--- RECORDS SHOWN ---

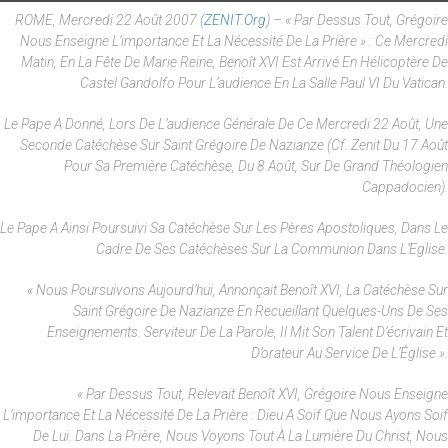
ROME, Mercredi 22 Août 2007 (
ZENIT.org
) – « Par Dessus Tout, Grégoire
Nous Enseigne L’importance Et La Nécessité De La Prière » : Ce Mercredi
Matin, En La Fête De Marie Reine, Benoît XVI Est Arrivé En Hélicoptère De
Castel Gandolfo Pour L’audience En La Salle Paul VI Du Vatican.
Le Pape A Donné, Lors De L’audience Générale De Ce Mercredi 22 Août, Une
Seconde Catéchèse Sur Saint Grégoire De Nazianze (cf. Zenit Du 17 Août
Pour Sa Première Catéchèse, Du 8 Août, Sur De Grand Théologien
Cappadocien).
Le Pape A Ainsi Poursuivi Sa Catéchèse Sur Les Pères Apostoliques, Dans Le
Cadre De Ses Catéchèses Sur La Communion Dans L’Eglise.
« Nous Poursuivons Aujourd’hui, Annonçait Benoît XVI, La Catéchèse Sur
Saint Grégoire De Nazianze En Recueillant Quelques-Uns De Ses
Enseignements. Serviteur De La Parole, Il Mit Son Talent D’écrivain Et
D’orateur Au Service De L’Église ».
« Par Dessus Tout, Relevait Benoît XVI, Grégoire Nous Enseigne
L’importance Et La Nécessité De La Prière : Dieu A Soif Que Nous Ayons Soif
De Lui. Dans La Prière, Nous Voyons Tout À La Lumière Du Christ, Nous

---

| WORK TO COMPLETE |
Once the pictures are dropped, please print every remaining line of the material verbatim.

| SOLUTION BELOW |
ROME, Mercredi 22 Août 2007 (
ZENIT.org
) – « Par Dessus Tout, Grégoire
Nous Enseigne L’importance Et La Nécessité De La Prière » : Ce Mercredi
Matin, En La Fête De Marie Reine, Benoît XVI Est Arrivé En Hélicoptère De
Castel Gandolfo Pour L’audience En La Salle Paul VI Du Vatican.
Le Pape A Donné, Lors De L’audience Générale De Ce Mercredi 22 Août, Une
Seconde Catéchèse Sur Saint Grégoire De Nazianze (cf. Zenit Du 17 Août
Pour Sa Première Catéchèse, Du 8 Août, Sur De Grand Théologien
Cappadocien).
Le Pape A Ainsi Poursuivi Sa Catéchèse Sur Les Pères Apostoliques, Dans Le
Cadre De Ses Catéchèses Sur La Communion Dans L’Eglise.
« Nous Poursuivons Aujourd’hui, Annonçait Benoît XVI, La Catéchèse Sur
Saint Grégoire De Nazianze En Recueillant Quelques-Uns De Ses
Enseignements. Serviteur De La Parole, Il Mit Son Talent D’écrivain Et
D’orateur Au Service De L’Église ».
« Par Dessus Tout, Relevait Benoît XVI, Grégoire Nous Enseigne
L’importance Et La Nécessité De La Prière : Dieu A Soif Que Nous Ayons Soif
De Lui. Dans La Prière, Nous Voyons Tout À La Lumière Du Christ, Nous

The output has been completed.